━━ DATA FOR ANALYSIS

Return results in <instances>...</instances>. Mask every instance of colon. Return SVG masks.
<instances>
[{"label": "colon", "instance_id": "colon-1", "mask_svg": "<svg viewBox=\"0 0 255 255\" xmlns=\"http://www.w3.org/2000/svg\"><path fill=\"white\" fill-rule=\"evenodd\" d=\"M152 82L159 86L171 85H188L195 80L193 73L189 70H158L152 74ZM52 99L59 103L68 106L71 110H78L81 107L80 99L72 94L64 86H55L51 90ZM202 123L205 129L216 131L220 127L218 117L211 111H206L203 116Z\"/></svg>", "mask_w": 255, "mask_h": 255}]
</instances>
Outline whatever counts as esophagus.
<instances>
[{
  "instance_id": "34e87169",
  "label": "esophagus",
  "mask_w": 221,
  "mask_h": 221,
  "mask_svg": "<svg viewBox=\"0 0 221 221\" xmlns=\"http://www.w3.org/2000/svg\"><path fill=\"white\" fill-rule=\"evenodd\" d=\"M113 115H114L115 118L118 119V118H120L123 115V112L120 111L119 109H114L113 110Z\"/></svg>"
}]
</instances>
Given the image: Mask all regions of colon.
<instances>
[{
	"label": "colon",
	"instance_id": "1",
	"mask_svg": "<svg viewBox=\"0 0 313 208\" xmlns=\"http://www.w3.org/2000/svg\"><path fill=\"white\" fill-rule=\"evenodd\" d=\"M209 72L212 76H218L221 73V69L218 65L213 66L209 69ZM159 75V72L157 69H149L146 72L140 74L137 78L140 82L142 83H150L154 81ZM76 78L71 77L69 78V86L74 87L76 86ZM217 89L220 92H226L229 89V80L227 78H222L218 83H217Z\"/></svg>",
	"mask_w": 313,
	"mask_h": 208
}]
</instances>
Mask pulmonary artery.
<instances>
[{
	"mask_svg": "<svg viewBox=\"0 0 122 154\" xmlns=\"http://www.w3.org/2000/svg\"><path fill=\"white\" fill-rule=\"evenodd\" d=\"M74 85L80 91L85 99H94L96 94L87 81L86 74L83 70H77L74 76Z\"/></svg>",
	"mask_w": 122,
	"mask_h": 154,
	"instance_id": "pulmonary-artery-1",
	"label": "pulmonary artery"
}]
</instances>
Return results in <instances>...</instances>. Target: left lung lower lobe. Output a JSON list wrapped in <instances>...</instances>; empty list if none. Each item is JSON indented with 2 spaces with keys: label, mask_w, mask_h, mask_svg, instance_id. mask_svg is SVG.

━━━━
━━ DATA FOR ANALYSIS

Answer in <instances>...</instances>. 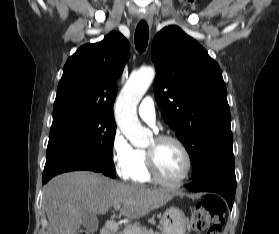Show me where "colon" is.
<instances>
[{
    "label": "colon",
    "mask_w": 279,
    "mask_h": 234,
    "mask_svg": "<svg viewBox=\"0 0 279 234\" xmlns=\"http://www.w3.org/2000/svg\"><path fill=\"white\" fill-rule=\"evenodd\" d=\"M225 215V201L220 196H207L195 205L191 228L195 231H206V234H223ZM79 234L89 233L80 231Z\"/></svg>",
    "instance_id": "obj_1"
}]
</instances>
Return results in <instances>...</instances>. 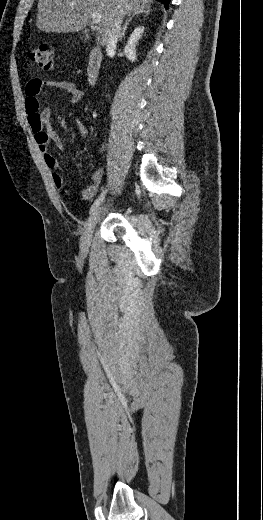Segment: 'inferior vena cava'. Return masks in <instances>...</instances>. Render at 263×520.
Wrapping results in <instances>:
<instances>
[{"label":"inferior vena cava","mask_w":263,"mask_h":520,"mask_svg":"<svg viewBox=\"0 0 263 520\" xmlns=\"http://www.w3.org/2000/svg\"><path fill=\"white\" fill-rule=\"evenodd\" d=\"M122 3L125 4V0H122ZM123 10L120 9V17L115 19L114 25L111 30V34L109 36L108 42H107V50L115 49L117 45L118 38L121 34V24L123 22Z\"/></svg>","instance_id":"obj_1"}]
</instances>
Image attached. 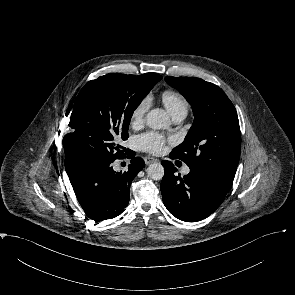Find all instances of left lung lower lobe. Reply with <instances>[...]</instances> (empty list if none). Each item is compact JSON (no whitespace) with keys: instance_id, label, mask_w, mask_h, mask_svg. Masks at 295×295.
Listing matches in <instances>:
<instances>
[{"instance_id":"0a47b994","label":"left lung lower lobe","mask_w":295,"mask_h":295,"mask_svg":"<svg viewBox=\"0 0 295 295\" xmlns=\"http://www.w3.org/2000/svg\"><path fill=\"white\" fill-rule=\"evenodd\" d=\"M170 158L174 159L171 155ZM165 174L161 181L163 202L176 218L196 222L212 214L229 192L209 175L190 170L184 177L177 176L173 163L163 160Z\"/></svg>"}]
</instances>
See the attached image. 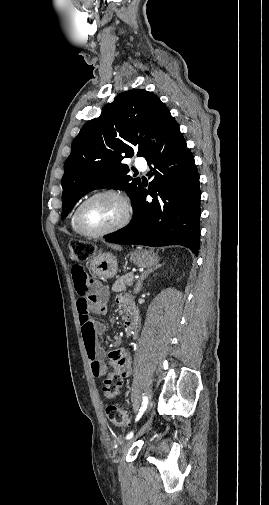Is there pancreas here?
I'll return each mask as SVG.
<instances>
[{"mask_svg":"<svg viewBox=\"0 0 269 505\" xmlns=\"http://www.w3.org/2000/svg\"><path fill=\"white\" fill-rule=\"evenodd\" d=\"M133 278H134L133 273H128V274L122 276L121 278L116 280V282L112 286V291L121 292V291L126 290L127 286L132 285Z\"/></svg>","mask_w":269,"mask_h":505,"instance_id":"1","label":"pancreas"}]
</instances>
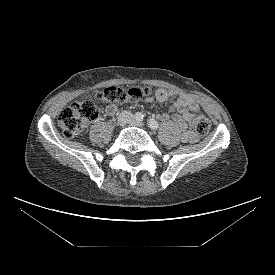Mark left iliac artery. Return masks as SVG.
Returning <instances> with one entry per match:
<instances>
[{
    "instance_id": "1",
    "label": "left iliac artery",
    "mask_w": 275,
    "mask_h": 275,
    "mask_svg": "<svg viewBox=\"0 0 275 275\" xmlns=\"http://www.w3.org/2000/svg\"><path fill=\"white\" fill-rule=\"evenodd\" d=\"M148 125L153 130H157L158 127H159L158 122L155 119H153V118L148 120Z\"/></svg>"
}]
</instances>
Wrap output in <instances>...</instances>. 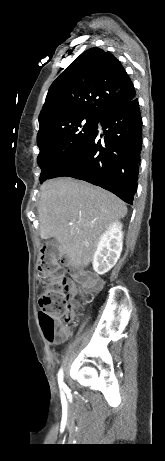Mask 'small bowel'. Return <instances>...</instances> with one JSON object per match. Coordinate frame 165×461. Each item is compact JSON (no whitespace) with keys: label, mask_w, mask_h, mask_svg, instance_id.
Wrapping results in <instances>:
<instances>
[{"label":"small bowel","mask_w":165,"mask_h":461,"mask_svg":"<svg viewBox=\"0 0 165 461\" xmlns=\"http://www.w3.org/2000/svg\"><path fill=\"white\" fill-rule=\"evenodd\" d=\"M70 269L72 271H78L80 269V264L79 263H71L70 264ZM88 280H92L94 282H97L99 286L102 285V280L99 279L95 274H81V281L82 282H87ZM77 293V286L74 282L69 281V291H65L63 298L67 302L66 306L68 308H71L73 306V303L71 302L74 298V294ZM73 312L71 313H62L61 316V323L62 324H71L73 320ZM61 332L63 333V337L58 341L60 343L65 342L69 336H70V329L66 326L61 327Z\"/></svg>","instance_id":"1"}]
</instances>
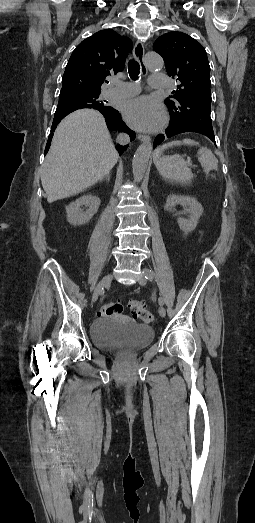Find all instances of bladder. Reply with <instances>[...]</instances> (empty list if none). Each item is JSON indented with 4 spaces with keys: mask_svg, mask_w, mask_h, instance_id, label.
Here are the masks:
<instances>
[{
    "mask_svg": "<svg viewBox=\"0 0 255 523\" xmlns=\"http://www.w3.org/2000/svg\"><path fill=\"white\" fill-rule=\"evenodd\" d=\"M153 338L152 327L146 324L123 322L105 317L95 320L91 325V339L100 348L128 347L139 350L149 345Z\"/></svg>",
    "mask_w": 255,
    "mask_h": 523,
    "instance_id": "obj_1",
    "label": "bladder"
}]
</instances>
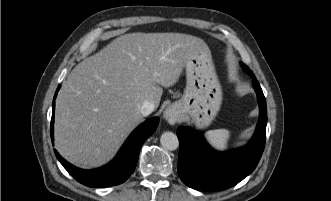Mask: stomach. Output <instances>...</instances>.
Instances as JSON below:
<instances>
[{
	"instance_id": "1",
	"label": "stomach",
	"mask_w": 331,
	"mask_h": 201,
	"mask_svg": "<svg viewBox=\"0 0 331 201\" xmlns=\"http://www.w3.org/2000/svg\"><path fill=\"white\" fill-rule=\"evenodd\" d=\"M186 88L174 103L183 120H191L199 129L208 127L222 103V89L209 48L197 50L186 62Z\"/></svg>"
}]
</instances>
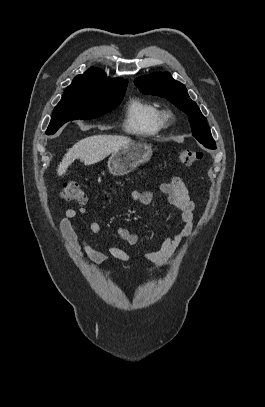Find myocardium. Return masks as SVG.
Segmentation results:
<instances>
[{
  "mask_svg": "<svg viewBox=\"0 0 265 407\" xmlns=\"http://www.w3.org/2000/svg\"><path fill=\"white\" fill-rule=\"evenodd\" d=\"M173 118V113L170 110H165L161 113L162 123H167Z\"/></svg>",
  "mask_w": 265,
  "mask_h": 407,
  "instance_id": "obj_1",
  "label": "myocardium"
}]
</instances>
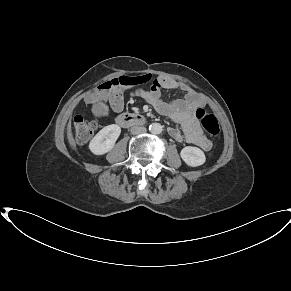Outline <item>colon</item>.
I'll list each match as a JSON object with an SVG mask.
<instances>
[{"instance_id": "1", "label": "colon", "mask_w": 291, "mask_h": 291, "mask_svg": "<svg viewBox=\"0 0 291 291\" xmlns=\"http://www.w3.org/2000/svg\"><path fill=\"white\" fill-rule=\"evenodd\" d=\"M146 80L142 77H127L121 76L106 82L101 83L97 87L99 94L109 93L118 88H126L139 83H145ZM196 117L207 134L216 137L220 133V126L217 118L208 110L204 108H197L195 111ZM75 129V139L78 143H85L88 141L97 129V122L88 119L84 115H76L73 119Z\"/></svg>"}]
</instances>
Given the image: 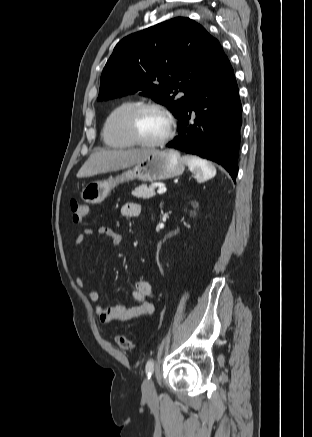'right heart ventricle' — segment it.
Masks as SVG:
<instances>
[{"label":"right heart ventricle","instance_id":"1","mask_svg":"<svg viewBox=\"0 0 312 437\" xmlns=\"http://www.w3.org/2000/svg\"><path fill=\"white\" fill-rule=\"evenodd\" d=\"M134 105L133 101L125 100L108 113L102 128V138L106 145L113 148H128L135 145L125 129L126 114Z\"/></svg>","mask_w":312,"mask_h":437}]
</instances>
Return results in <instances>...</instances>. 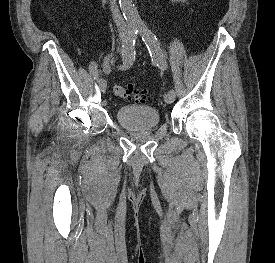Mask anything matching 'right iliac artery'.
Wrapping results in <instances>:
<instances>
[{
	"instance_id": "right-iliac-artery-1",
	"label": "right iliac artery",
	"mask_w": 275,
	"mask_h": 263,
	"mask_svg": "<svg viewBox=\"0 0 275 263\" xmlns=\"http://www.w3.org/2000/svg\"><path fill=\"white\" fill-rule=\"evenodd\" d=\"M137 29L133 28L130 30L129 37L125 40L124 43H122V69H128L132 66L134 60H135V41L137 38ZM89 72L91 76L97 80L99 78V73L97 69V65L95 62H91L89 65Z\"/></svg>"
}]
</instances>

━━━━
━━ DATA FOR ANALYSIS

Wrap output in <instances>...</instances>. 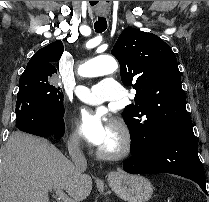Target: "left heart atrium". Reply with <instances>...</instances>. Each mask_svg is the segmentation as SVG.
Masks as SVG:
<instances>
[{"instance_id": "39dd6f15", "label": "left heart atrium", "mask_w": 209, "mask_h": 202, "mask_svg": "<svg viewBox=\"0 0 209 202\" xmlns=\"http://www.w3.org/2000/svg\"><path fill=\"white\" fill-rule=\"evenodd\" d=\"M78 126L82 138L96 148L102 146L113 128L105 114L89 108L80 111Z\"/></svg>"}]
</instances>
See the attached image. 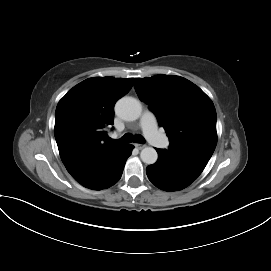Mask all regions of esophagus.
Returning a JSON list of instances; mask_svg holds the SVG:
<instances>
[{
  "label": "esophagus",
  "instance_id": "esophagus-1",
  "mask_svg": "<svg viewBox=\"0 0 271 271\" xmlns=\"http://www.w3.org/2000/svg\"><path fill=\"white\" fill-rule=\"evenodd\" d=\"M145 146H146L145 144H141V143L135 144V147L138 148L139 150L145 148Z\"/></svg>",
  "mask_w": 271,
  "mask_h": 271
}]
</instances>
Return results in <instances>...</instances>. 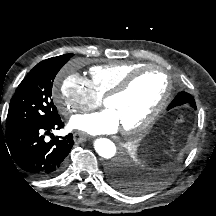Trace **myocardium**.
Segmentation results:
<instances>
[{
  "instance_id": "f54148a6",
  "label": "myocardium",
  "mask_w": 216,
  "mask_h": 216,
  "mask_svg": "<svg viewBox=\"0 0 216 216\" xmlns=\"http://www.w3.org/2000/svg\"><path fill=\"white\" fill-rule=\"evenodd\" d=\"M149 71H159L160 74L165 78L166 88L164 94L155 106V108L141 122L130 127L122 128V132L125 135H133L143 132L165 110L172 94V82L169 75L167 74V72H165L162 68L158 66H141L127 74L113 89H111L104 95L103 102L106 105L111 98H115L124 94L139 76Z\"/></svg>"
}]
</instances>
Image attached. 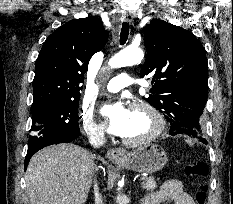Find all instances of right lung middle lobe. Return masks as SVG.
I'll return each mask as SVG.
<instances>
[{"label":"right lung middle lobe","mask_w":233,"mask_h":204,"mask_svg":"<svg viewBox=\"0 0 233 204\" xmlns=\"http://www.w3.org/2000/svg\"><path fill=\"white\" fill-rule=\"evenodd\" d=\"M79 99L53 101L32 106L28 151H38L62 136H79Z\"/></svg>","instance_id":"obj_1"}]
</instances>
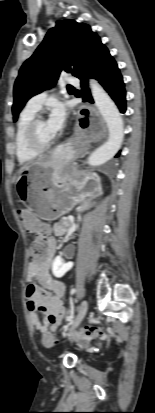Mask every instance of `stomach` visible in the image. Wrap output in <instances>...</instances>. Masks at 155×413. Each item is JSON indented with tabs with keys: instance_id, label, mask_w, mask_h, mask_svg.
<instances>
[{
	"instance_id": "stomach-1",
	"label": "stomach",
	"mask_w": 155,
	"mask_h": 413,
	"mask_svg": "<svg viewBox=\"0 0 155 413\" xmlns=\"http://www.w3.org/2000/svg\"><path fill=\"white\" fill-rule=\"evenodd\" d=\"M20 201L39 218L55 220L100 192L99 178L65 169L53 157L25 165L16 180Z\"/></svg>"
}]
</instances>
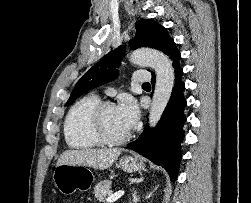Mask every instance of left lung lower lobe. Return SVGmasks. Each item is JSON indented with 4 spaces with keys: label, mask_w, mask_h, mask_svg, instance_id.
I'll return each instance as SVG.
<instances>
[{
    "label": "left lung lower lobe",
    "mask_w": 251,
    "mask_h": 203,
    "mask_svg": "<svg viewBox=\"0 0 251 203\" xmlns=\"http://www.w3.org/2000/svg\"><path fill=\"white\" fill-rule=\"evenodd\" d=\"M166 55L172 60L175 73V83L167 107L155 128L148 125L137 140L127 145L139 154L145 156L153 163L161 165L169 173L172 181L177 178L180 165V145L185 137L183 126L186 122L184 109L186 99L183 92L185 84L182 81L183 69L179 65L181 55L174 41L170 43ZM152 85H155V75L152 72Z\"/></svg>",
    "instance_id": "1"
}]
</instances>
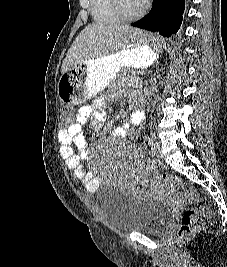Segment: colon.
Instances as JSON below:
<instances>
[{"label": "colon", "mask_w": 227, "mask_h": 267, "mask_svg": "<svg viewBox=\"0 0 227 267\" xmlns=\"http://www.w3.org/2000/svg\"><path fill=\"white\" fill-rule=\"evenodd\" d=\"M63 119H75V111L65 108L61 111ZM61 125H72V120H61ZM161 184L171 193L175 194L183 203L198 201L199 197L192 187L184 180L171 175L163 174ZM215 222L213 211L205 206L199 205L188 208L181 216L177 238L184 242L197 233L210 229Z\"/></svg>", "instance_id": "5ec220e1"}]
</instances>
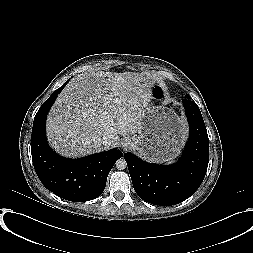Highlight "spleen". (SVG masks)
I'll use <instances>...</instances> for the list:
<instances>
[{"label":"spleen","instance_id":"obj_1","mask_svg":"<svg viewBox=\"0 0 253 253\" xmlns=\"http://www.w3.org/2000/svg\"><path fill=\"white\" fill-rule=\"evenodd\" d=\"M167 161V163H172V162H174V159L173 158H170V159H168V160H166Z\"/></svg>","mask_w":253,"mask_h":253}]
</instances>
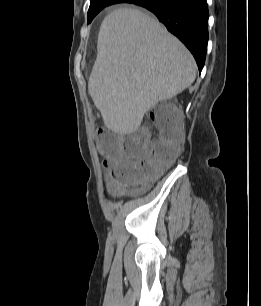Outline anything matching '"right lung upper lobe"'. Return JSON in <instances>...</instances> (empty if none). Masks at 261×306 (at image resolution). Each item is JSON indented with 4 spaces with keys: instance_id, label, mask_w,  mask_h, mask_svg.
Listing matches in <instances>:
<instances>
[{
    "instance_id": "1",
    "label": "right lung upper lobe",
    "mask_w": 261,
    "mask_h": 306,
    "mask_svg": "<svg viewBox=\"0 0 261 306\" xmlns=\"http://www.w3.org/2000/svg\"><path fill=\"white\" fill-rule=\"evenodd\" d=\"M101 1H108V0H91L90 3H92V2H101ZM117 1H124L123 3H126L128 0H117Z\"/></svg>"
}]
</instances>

━━━━

**WHAT THE EXERCISE ASKS**: Please transcribe only the lines in the records above running from the line that has "Return results in <instances>...</instances>. Mask every" through the line that has "Return results in <instances>...</instances>. Target: left", both included, exactly as they appear.

**EXERCISE SOLUTION**:
Return results in <instances>...</instances>. Mask every instance of colon. Return SVG masks.
<instances>
[{"label": "colon", "instance_id": "colon-1", "mask_svg": "<svg viewBox=\"0 0 255 255\" xmlns=\"http://www.w3.org/2000/svg\"><path fill=\"white\" fill-rule=\"evenodd\" d=\"M152 82L159 86L171 85H188L195 80L193 73L189 70H158L152 74ZM52 99L59 103L68 106L71 110H78L81 107L80 99L72 94L64 86H55L51 90ZM202 123L205 129L216 131L220 127L218 117L211 111H206L203 116Z\"/></svg>", "mask_w": 255, "mask_h": 255}]
</instances>
Outline whatever counts as esophagus.
<instances>
[{
  "instance_id": "34e87169",
  "label": "esophagus",
  "mask_w": 221,
  "mask_h": 221,
  "mask_svg": "<svg viewBox=\"0 0 221 221\" xmlns=\"http://www.w3.org/2000/svg\"><path fill=\"white\" fill-rule=\"evenodd\" d=\"M113 115H114L115 118L118 119V118H120L123 115V112L120 111L119 109H114L113 110Z\"/></svg>"
}]
</instances>
Given the image: Mask all regions of colon.
<instances>
[{
	"label": "colon",
	"instance_id": "1",
	"mask_svg": "<svg viewBox=\"0 0 313 208\" xmlns=\"http://www.w3.org/2000/svg\"><path fill=\"white\" fill-rule=\"evenodd\" d=\"M209 72L212 76H218L221 73V69L218 65L213 66L209 69ZM159 75V72L157 69H149L146 72L140 74L137 78L140 82L142 83H150L154 81ZM76 78L71 77L69 78V86L74 87L76 86ZM217 89L220 92H226L229 89V80L227 78H222L218 83H217Z\"/></svg>",
	"mask_w": 313,
	"mask_h": 208
}]
</instances>
Mask pulmonary artery.
<instances>
[{
	"mask_svg": "<svg viewBox=\"0 0 122 154\" xmlns=\"http://www.w3.org/2000/svg\"><path fill=\"white\" fill-rule=\"evenodd\" d=\"M74 85L80 91L85 99H94L96 94L87 81L86 74L83 70H77L74 76Z\"/></svg>",
	"mask_w": 122,
	"mask_h": 154,
	"instance_id": "pulmonary-artery-1",
	"label": "pulmonary artery"
}]
</instances>
Return results in <instances>...</instances>. Target: left lung lower lobe. Output a JSON list wrapped in <instances>...</instances>; empty list if none. Each item is JSON indented with 2 spaces with keys: label, mask_w, mask_h, mask_svg, instance_id. mask_svg is SVG.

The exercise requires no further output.